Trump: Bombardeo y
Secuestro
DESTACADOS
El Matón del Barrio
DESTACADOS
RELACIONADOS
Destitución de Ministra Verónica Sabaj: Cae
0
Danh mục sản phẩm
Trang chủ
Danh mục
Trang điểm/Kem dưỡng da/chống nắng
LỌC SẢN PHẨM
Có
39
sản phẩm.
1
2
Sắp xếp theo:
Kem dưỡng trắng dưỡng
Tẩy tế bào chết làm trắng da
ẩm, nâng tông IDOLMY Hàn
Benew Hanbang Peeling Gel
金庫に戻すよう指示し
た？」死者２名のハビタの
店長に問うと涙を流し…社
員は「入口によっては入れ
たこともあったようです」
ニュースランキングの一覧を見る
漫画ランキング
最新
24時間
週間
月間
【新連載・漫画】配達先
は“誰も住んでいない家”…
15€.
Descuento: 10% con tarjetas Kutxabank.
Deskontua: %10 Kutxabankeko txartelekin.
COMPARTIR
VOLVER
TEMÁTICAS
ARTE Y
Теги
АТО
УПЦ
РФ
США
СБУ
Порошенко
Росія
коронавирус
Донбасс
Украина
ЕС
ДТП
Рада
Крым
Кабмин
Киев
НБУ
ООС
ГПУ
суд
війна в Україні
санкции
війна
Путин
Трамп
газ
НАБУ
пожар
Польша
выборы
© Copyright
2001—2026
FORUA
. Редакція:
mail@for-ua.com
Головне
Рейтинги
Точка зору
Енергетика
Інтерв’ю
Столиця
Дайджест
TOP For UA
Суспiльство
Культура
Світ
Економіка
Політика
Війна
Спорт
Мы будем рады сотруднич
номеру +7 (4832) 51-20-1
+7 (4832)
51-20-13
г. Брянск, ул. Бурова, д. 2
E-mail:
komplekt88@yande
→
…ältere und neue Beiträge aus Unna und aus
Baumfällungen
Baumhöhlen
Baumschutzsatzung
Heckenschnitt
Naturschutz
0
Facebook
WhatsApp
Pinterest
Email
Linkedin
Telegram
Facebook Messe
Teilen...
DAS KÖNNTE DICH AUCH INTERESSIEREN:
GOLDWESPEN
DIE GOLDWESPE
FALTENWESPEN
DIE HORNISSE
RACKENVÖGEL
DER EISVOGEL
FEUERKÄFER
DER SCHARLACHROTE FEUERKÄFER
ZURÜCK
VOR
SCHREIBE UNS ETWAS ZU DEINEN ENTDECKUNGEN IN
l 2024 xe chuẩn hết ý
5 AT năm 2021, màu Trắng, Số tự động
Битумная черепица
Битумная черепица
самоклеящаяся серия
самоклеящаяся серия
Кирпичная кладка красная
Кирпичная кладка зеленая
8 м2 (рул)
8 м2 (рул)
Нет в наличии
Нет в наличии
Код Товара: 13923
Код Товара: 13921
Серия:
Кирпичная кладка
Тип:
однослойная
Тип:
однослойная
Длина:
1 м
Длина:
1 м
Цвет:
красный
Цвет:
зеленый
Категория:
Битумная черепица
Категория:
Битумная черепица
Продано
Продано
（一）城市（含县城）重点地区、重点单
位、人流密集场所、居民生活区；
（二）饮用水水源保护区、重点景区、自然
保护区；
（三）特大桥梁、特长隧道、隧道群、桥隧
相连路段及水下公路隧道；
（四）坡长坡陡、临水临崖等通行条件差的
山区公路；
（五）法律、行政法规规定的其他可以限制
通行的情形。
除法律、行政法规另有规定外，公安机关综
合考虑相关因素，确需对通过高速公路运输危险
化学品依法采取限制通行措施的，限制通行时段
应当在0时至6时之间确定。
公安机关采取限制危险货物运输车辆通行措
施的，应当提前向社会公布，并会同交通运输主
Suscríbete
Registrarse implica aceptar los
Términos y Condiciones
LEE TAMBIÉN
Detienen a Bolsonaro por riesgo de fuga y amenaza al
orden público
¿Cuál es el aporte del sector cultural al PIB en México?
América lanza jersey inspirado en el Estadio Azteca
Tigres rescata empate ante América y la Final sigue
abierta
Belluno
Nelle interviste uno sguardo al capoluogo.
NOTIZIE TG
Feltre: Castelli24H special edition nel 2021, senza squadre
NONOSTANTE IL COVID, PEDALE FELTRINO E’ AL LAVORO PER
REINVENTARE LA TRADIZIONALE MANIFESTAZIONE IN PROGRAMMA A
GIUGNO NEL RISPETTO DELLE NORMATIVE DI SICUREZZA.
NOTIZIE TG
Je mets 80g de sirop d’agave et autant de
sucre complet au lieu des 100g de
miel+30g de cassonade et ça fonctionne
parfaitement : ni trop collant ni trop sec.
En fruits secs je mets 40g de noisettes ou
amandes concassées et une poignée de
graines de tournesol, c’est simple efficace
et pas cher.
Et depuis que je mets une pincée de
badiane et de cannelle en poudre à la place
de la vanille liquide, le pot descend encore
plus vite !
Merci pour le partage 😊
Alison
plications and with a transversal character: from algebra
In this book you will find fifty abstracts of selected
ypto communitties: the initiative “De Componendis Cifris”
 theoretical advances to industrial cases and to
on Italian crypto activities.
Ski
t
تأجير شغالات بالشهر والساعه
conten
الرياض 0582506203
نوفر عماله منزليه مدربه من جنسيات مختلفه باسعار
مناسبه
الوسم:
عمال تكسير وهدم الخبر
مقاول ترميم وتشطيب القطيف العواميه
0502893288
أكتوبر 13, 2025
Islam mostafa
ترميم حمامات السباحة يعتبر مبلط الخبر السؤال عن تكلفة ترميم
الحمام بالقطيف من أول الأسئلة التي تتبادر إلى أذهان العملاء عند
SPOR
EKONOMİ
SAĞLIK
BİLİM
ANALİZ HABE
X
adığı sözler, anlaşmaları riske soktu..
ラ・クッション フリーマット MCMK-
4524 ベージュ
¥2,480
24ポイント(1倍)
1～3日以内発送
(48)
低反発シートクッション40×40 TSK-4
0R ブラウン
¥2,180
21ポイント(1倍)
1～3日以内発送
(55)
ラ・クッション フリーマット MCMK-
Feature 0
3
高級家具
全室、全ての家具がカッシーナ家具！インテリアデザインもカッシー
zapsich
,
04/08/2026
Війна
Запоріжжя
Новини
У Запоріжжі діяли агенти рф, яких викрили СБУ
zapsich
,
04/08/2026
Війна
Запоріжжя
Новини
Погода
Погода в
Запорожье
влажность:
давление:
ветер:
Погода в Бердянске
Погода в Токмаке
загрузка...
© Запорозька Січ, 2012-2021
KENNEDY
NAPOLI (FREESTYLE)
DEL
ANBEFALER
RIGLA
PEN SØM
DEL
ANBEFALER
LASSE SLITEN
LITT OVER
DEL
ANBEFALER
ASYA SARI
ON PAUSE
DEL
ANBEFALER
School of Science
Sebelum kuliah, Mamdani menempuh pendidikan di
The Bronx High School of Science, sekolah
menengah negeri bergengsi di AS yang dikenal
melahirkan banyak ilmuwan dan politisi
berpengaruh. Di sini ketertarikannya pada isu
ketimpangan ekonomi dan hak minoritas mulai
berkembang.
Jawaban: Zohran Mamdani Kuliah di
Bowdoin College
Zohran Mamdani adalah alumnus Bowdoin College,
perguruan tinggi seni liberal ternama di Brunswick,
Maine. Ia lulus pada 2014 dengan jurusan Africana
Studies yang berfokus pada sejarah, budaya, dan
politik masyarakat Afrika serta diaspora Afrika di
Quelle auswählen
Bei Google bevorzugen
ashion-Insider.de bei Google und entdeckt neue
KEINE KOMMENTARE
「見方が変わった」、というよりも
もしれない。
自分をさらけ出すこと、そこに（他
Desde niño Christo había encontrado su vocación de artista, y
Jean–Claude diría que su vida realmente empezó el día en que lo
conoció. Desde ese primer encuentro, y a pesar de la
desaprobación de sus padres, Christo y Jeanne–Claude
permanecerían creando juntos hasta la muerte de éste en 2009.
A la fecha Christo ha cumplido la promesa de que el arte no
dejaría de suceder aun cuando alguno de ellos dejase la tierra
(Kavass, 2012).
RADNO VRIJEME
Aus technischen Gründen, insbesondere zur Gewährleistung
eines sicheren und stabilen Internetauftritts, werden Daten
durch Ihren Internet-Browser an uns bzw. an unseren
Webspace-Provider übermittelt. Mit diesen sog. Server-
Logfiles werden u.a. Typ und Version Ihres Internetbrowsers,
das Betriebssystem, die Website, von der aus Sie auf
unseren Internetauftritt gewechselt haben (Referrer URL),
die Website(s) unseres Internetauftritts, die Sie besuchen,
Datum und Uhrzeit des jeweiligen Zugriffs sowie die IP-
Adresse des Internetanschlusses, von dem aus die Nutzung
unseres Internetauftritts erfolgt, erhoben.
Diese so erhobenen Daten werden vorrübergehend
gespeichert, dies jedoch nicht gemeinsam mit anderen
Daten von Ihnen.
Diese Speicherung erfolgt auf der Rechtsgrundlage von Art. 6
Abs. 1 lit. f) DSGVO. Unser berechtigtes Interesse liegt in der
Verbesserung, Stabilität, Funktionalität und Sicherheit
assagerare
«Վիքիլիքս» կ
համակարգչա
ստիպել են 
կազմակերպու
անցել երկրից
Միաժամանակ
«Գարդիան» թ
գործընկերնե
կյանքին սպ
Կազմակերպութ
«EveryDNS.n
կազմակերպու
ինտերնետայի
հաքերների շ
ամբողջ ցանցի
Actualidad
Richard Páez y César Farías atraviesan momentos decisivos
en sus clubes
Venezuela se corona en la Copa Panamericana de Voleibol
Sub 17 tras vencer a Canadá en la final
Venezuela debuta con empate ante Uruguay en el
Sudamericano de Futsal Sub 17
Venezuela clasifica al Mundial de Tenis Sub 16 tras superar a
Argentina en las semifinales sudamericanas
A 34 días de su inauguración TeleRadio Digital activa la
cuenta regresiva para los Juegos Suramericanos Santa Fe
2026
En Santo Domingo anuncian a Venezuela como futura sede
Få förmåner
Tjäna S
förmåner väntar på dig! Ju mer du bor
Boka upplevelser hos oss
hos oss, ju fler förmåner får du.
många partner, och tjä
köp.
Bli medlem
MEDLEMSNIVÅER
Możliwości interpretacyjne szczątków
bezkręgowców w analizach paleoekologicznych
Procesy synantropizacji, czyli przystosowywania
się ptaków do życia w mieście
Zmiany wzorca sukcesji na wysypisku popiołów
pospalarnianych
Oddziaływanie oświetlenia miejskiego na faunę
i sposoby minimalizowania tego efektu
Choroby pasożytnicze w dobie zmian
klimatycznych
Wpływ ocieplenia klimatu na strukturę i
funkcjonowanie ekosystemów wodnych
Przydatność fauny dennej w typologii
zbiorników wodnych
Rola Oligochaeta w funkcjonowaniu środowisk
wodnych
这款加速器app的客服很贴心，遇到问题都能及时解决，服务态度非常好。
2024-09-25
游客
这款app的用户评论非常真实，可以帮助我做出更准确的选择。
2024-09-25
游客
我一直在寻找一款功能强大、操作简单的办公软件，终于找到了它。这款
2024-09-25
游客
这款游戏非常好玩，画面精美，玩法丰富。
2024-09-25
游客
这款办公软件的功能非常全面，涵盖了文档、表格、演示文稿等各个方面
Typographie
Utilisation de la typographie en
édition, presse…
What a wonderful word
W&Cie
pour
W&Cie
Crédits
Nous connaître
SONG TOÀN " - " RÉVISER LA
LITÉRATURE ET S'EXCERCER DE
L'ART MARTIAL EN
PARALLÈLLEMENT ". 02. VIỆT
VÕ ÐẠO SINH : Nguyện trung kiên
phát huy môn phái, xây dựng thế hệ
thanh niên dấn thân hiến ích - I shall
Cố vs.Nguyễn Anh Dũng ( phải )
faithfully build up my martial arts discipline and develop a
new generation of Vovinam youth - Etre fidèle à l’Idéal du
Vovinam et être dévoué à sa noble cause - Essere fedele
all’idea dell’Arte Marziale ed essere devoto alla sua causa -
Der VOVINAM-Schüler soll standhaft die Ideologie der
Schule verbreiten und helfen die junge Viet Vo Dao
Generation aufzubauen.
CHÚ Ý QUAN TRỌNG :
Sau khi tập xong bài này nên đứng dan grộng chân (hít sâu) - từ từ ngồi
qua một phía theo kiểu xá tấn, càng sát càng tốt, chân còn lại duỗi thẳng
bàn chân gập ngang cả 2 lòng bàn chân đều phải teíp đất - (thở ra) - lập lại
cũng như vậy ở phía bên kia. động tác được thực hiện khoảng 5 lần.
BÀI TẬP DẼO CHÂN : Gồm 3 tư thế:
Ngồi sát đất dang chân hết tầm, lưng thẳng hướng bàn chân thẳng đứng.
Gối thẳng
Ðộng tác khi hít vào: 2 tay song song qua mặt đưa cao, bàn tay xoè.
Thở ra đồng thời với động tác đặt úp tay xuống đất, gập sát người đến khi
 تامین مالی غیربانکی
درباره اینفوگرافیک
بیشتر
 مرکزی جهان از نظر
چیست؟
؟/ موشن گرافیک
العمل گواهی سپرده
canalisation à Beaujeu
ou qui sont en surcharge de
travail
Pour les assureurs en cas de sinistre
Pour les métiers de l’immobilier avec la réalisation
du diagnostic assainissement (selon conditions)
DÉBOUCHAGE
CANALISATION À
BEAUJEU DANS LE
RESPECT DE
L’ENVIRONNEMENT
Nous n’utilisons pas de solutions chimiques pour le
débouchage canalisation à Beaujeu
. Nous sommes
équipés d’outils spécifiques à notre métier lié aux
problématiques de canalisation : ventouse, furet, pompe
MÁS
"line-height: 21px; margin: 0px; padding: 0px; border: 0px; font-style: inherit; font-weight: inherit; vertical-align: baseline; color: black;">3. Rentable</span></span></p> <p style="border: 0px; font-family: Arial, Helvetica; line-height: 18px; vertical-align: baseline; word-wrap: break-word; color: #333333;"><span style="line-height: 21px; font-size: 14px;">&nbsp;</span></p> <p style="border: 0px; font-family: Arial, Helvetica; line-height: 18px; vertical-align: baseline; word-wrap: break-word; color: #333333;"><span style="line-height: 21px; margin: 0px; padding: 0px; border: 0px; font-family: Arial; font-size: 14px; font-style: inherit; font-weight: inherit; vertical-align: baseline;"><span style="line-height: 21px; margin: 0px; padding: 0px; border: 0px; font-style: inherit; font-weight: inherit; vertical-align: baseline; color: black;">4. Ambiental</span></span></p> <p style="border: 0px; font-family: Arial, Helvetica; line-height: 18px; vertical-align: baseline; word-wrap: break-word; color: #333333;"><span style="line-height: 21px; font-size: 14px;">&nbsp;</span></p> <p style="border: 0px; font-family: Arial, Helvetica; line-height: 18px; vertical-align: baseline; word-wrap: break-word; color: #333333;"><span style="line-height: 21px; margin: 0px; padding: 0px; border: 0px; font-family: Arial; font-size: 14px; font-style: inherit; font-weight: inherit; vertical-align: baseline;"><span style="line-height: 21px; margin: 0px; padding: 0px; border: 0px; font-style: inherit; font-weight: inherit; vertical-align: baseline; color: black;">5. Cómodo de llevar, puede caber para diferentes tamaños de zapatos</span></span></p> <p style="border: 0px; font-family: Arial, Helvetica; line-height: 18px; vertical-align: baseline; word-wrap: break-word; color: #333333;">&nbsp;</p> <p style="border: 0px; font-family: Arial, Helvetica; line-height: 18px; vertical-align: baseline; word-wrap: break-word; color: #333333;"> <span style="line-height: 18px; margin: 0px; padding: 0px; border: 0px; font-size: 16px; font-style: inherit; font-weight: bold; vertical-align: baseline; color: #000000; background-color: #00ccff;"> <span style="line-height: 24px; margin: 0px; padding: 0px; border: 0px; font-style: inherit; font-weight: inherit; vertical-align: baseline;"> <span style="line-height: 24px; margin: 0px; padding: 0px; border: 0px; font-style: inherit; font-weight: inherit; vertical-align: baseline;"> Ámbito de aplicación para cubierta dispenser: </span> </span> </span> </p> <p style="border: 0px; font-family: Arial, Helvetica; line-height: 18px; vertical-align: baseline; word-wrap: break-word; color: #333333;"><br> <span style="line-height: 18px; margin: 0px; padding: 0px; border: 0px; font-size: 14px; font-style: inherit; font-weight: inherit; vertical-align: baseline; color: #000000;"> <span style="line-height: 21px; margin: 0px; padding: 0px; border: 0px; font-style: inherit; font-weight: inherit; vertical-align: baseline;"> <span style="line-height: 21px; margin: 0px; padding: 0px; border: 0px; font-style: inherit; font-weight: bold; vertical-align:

_Prompt_
Across the data, pull every line containing the string "кладка".

_Output of the task_
Кирпичная кладка красная
Кирпичная кладка зеленая
Кирпичная кладка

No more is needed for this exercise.